Sunday, January 5, 2014

A little French Aristocracy to finish Saturday night...



1/4/2014 6:12 PM

A quickie while doing some year-end cleaning…

Because of family visits and travel, my wife and I agreed that the New Year starts Monday.
Did some New Year’s Resolutions with her earlier, and now I’m doing a bit of office cleaning.

While straightening and culling the books on my dresser, where (supposedly) I keep the important or ‘to read soon’ books, I pulled out my Library of America copy of de Tocqueville’s “Democracy In America.”  I broke it open to refresh my memory of the book, which I’d read twenty years ago or more, in paperback, unabridged. Both volumes. Took me a year.

I recommend everyone read at least the first volume. Damned near any federal judge has read both. It’s the most referenced non-law book, and certainly the most referenced foreign publication, in the history of our Supreme Court’s rulings. Because even in 1835, this aristocratic Frenchman did the best description and analysis of our country, of how it’s set up, how it works, and why, of any author before or since. (This includes our founders.)

I broke it open to his opening line, in the Introduction to Volume 1. This young, over-pampered French aristocrat wrote, “Among the new things that attracted my attention during my stay in the United States, none struck me more forcefully than the equality of conditions.” Two paragraphs later, on this equality, he writes, “It stood constantly before me as the focal point toward which all my observations converged.” He compares the “extreme of development it had attained in the United States” to how it is “advancing rapidly toward power in Europe.”

If equality of condition actually was “the original fact” that underpins the the facts of how America is and how it works successfully, then we’ve been doing something horribly un-American for the last 40 years or so. We’ve been actively creating an aristocracy, a social class that has never missed a meal or a mortgage payment, whose beds are made by others, and whose incomes come from interest earned on other people’s money, whether inherited monies or those of their renters and workers.

These people have always existed. Some started at the bottom and worked their way up. Some jocularly remark on buying and selling apples at a profit in their childhood, until the y finally inherited 300 million dollars when their father died.

Then, they were individuals. As a disorganized group, they owned maybe twenty per cent of America’;s wealth. But they now run the country, not just by leveraging a minority percentage of America’s wealth, but by actually owning a majority of it, both in real property and in total annual income. They wield so much financial power that they now own all three branches of our federal government, as well as, often, entire state governments. (Read up on the current Secretary of the Budget Pope, in North Carolina.)
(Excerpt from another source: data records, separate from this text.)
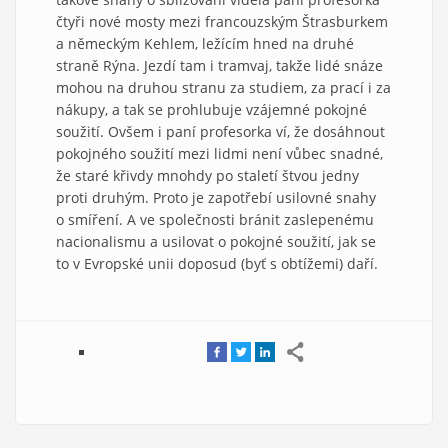
čtyři nové mosty mezi francouzským Štrasburkem
a německým Kehlem, ležícím hned na druhé
straně Rýna. Jezdí tam i tramvaj, takže lidé snáze
mohou na druhou stranu za studiem, za prací i za
nákupy, a tak se prohlubuje vzájemné pokojné
soužití. Ovšem i paní profesorka ví, že dosáhnout
pokojného soužití mezi lidmi není vůbec snadné,
že staré křivdy mnohdy po staletí štvou jedny
proti druhým. Proto je zapotřebí usilovné snahy
o smíření. A ve společnosti bránit zaslepenému
nacionalismu a usilovat o pokojné soužití, jak se
to v Evropské unii doposud (byť s obtížemi) daří.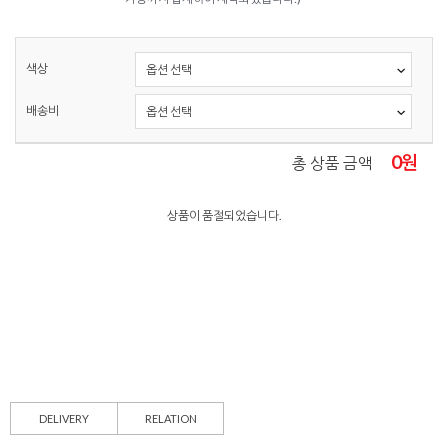
색상
배송비
0
원
총 상품 금액
상품이 품절되었습니다.
DELIVERY
RELATION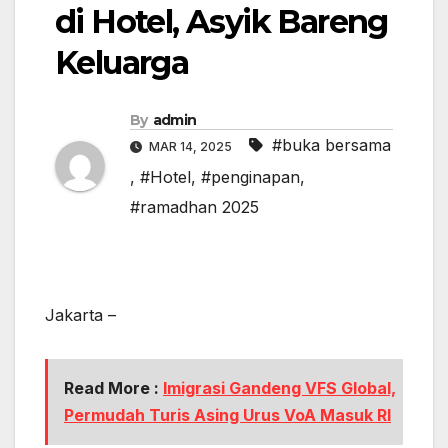
di Hotel, Asyik Bareng
Keluarga
By
admin
#buka bersama
MAR 14, 2025
,
#Hotel
,
#penginapan
,
#ramadhan 2025
Jakarta –
Read More :
Imigrasi Gandeng VFS Global,
Permudah Turis Asing Urus VoA Masuk RI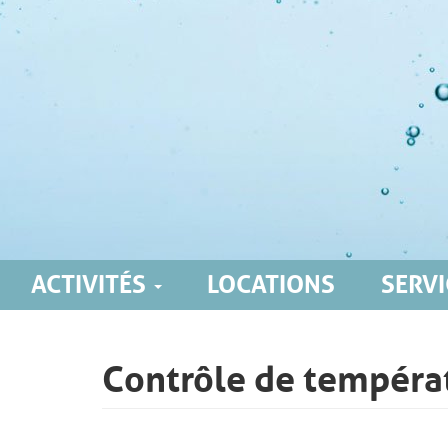
ACTIVITÉS
LOCATIONS
SERVI
Main
navigation
Contrôle de tempéra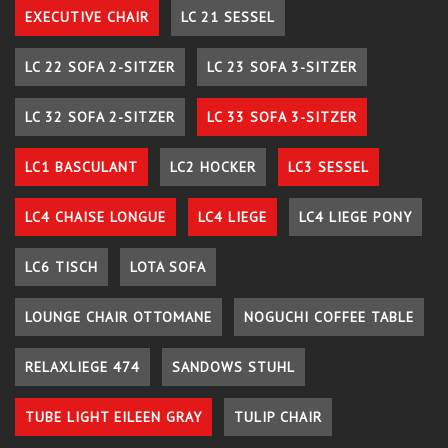
EXECUTIVE CHAIR
LC 21 SESSEL
LC 22 SOFA 2-SITZER
LC 23 SOFA 3-SITZER
LC 32 SOFA 2-SITZER
LC 33 SOFA 3-SITZER
LC1 BASCULANT
LC2 HOCKER
LC3 SESSEL
LC4 CHAISE LONGUE
LC4 LIEGE
LC4 LIEGE PONY
LC6 TISCH
LOTA SOFA
LOUNGE CHAIR OTTOMANE
NOGUCHI COFFEE TABLE
RELAXLIEGE 474
SANDOWS STUHL
TUBE LIGHT EILEEN GRAY
TULIP CHAIR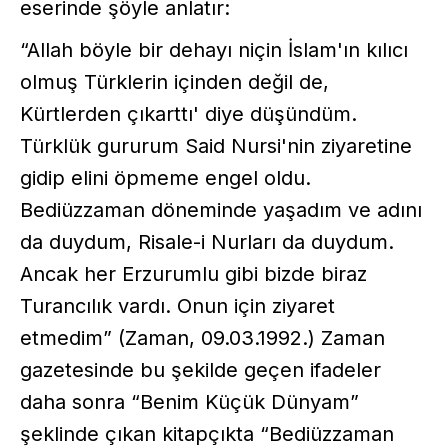
eserinde şöyle anlatır:
“Allah böyle bir dehayı niçin İslam'ın kılıcı
olmuş Türklerin içinden değil de,
Kürtlerden çıkarttı' diye düşündüm.
Türklük gururum Said Nursi'nin ziyaretine
gidip elini öpmeme engel oldu.
Bediüzzaman döneminde yaşadım ve adını
da duydum, Risale-i Nurları da duydum.
Ancak her Erzurumlu gibi bizde biraz
Turancılık vardı. Onun için ziyaret
etmedim” (Zaman, 09.03.1992.) Zaman
gazetesinde bu şekilde geçen ifadeler
daha sonra “Benim Küçük Dünyam”
şeklinde çıkan kitapçıkta “Bediüzzaman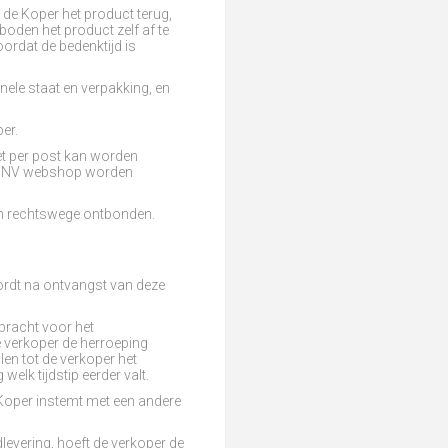
 de Koper het product terug,
boden het product zelf af te
oordat de bedenktijd is
inele staat en verpakking, en
per.
iet per post kan worden
IUM NV webshop worden
an rechtswege ontbonden.
ordt na ontvangst van deze
ebracht voor het
 verkoper de herroeping
len tot de verkoper het
elk tijdstip eerder valt.
e Koper instemt met een andere
evering, hoeft de verkoper de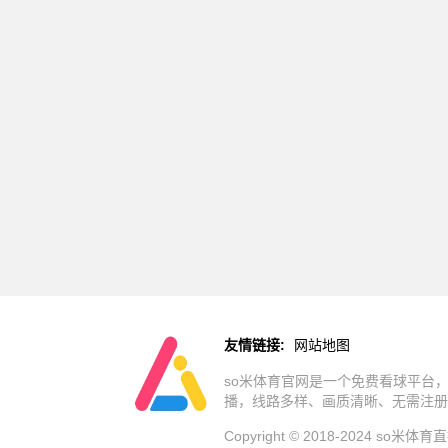
友情链接:
网站地图
so米体育官网是一个免费看球平台，
播，线路多样、画质清晰、无需注册
Copyright © 2018-2024 s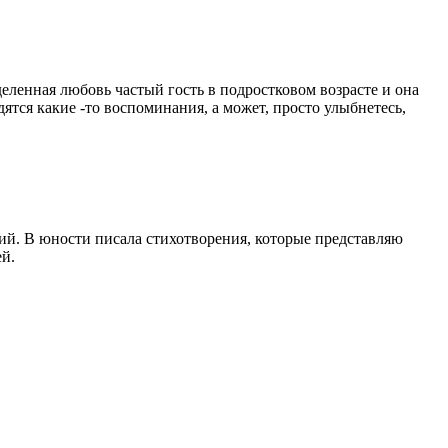
еленная любовь частый гость в подростковом возрасте и она
дятся какие -то воспоминания, а может, просто улыбнетесь,
кий. В юности писала стихотворения, которые представляю
ей.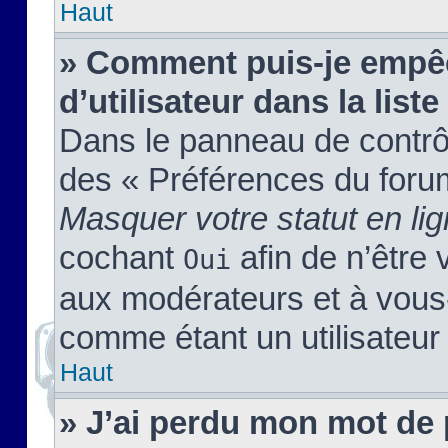
Haut
» Comment puis-je empêc
d’utilisateur dans la liste
Dans le panneau de contrôl
des « Préférences du forum
Masquer votre statut en li
cochant
afin de n’être 
Oui
aux modérateurs et à vou
comme étant un utilisateur 
Haut
» J’ai perdu mon mot de 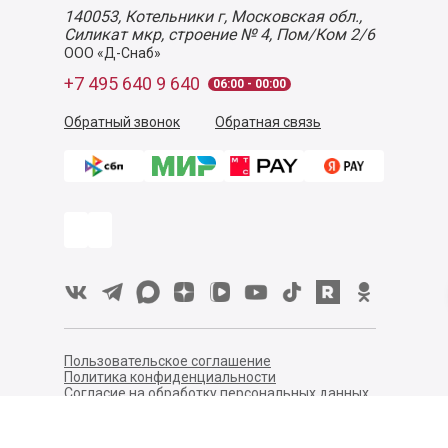
140053,
Котельники г, Московская обл.
,
Силикат мкр, строение № 4, Пом/Ком 2/6
ООО «Д-Снаб»
+7 495 640 9 640
06:00 - 00:00
Обратный звонок
Обратная связь
Пользовательское соглашение
Политика конфиденциальности
Согласие на обработку персональных данных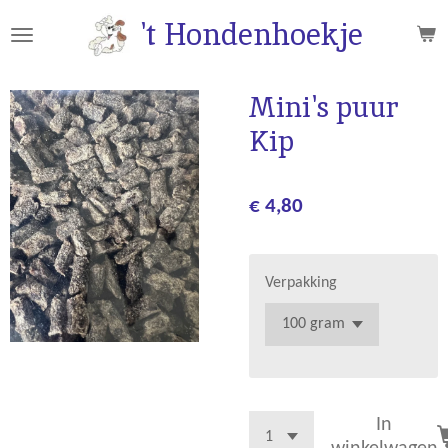
Ga
't Hondenhoekje
direct
naar
de
Mini's puur
hoofdinhoud
Kip
€ 4,80
Verpakking
In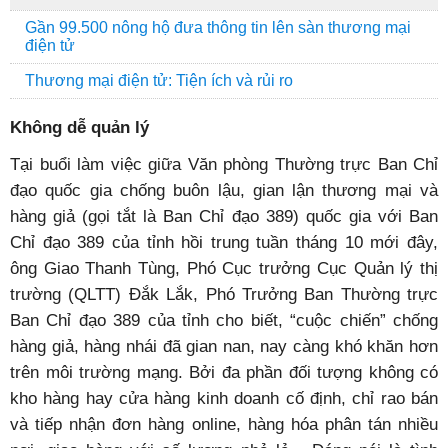
Gần 99.500 nông hộ đưa thông tin lên sàn thương mại
điện tử
Thương mại điện tử: Tiện ích và rủi ro
Không dễ quản lý
Tại buổi làm việc giữa Văn phòng Thường trực Ban Chỉ
đạo quốc gia chống buôn lậu, gian lận thương mại và
hàng giả (gọi tắt là Ban Chỉ đạo 389) quốc gia với Ban
Chỉ đạo 389 của tỉnh hồi trung tuần tháng 10 mới đây,
ông Giao Thanh Tùng, Phó Cục trưởng Cục Quản lý thị
trường (QLTT) Đắk Lắk, Phó Trưởng Ban Thường trực
Ban Chỉ đạo 389 của tỉnh cho biết, “cuộc chiến” chống
hàng giả, hàng nhái đã gian nan, nay càng khó khăn hơn
trên môi trường mạng. Bởi đa phần đối tượng không có
kho hàng hay cửa hàng kinh doanh cố định, chỉ rao bán
và tiếp nhận đơn hàng online, hàng hóa phân tán nhiều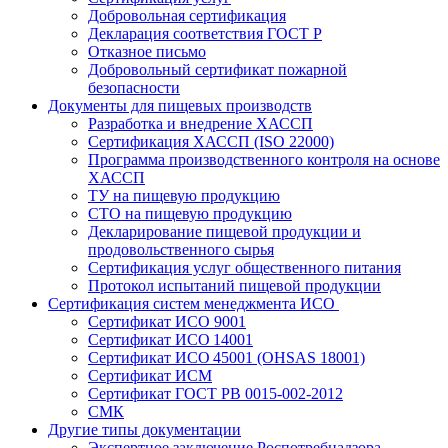
Добровольная сертификация
Декларация соответствия ГОСТ Р
Отказное письмо
Добровольный сертификат пожарной
безопасности
Документы для пищевых производств
Разработка и внедрение ХАССП
Сертификация ХАССП (ISO 22000)
Программа производственного контроля на основе
ХАССП
ТУ на пищевую продукцию
СТО на пищевую продукцию
Декларирование пищевой продукции и
продовольственного сырья
Сертификация услуг общественного питания
Протокол испытаний пищевой продукции
Сертификация систем менеджмента ИСО
Сертификат ИСО 9001
Сертификат ИСО 14001
Сертификат ИСО 45001 (OHSAS 18001)
Сертификат ИСМ
Сертификат ГОСТ РВ 0015-002-2012
СМК
Другие типы документации
Экспертное заключение Роспотребнадзора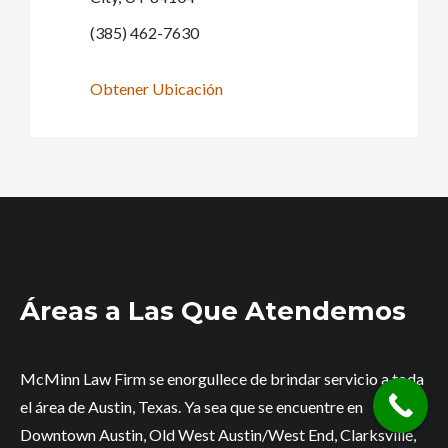
(385) 462-7630
Obtener Ubicación
Áreas a Las Que Atendemos
McMinn Law Firm se enorgullece de brindar servicio a toda
el área de Austin, Texas. Ya sea que se encuentre en
Downtown Austin, Old West Austin/West End, Clarksville,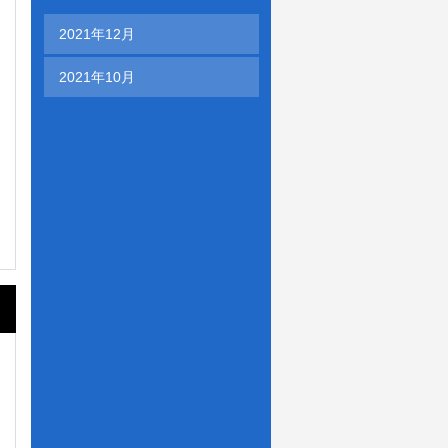
2021年12月
2021年10月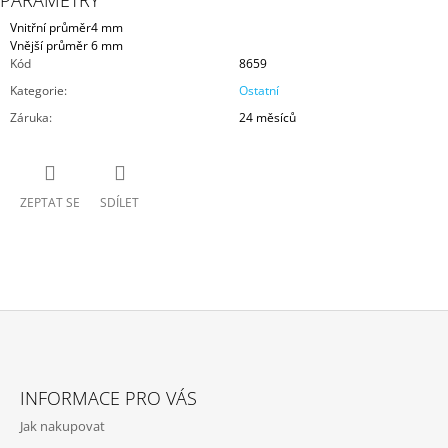
PARAMETRY
Vnitřní průměr
4 mm
Vnější průměr
6 mm
Kód
8659
Kategorie
:
Ostatní
Záruka
:
24 měsíců
ZEPTAT SE
SDÍLET
Z
Á
INFORMACE PRO VÁS
P
Jak nakupovat
A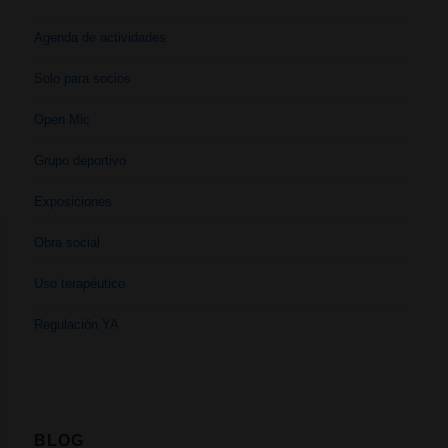
Agenda de actividades
Solo para socios
Open Mic
Grupo deportivo
Exposiciones
Obra social
Uso terapéutico
Regulación YA
BLOG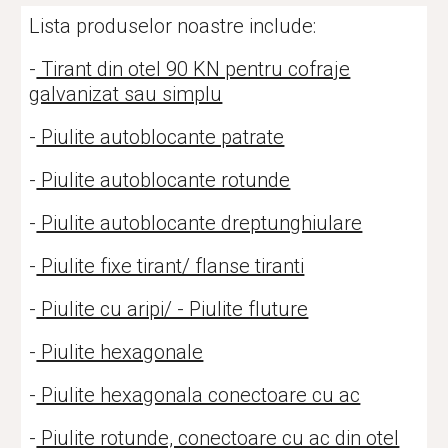
Lista produselor noastre include:
-
Tirant din otel 90 KN pentru cofraje
galvanizat sau simplu
-
Piulite autoblocante patrate
-
Piulite autoblocante rotunde
-
Piulite autoblocante dreptunghiulare
-
Piulite fixe tirant/ flanse tiranti
-
Piulite cu aripi/ - Piulite fluture
-
Piulite hexagonale
-
Piulite hexagonala conectoare cu ac
-
Piulite rotunde, conectoare cu ac din otel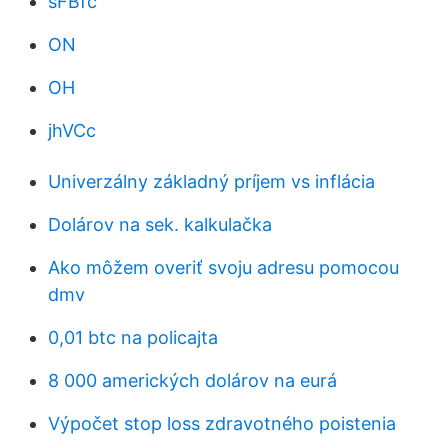
sFBfc
ON
OH
jhVCc
Univerzálny základný príjem vs inflácia
Dolárov na sek. kalkulačka
Ako môžem overiť svoju adresu pomocou
dmv
0,01 btc na policajta
8 000 amerických dolárov na eurá
Výpočet stop loss zdravotného poistenia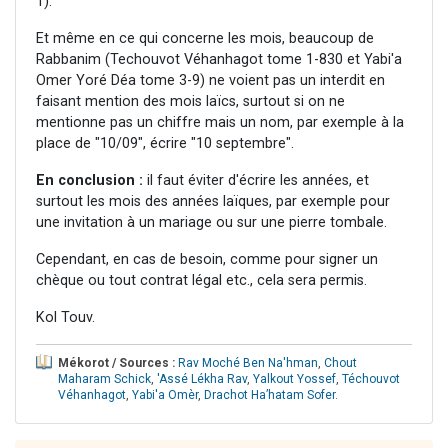
1).
Et même en ce qui concerne les mois, beaucoup de
Rabbanim (Techouvot Véhanhagot tome 1-830 et Yabi'a
Omer Yoré Déa tome 3-9) ne voient pas un interdit en
faisant mention des mois laïcs, surtout si on ne
mentionne pas un chiffre mais un nom, par exemple à la
place de "10/09", écrire "10 septembre".
En conclusion :
il faut éviter d'écrire les années, et
surtout les mois des années laïques, par exemple pour
une invitation à un mariage ou sur une pierre tombale.
Cependant, en cas de besoin, comme pour signer un
chèque ou tout contrat légal etc., cela sera permis.
Kol Touv.
Mékorot / Sources :
Rav Moché Ben Na'hman
,
Chout
Maharam Schick
,
'Assé Lékha Rav
,
Yalkout Yossef
,
Téchouvot
Véhanhagot
,
Yabi'a Omèr
,
Drachot Ha’hatam Sofer
.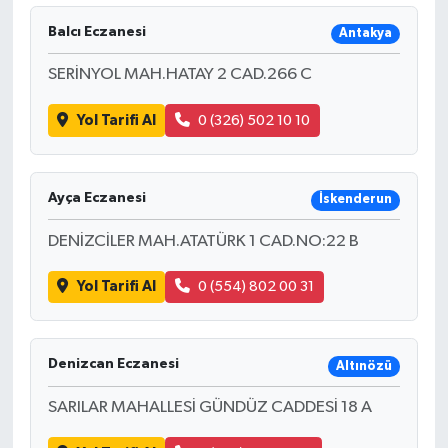
Balcı Eczanesi
Antakya
SERİNYOL MAH.HATAY 2 CAD.266 C
Yol Tarifi Al
0 (326) 502 10 10
Ayça Eczanesi
İskenderun
DENİZCİLER MAH.ATATÜRK 1 CAD.NO:22 B
Yol Tarifi Al
0 (554) 802 00 31
Denizcan Eczanesi
Altınözü
SARILAR MAHALLESİ GÜNDÜZ CADDESİ 18 A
Without even turning the first page of de Tocqueville’s introduction, I read where he notices them too, from way back in 1835. “[N]ot everyone judges [this “democratic revolution”] in the same way. There are those who regard it as something new and, believing it to be an accident, still hope to arrest it”.

I could name names. Bet you could name a few, too.
And as Americans who believe in our democratic revolution, we have to stop them.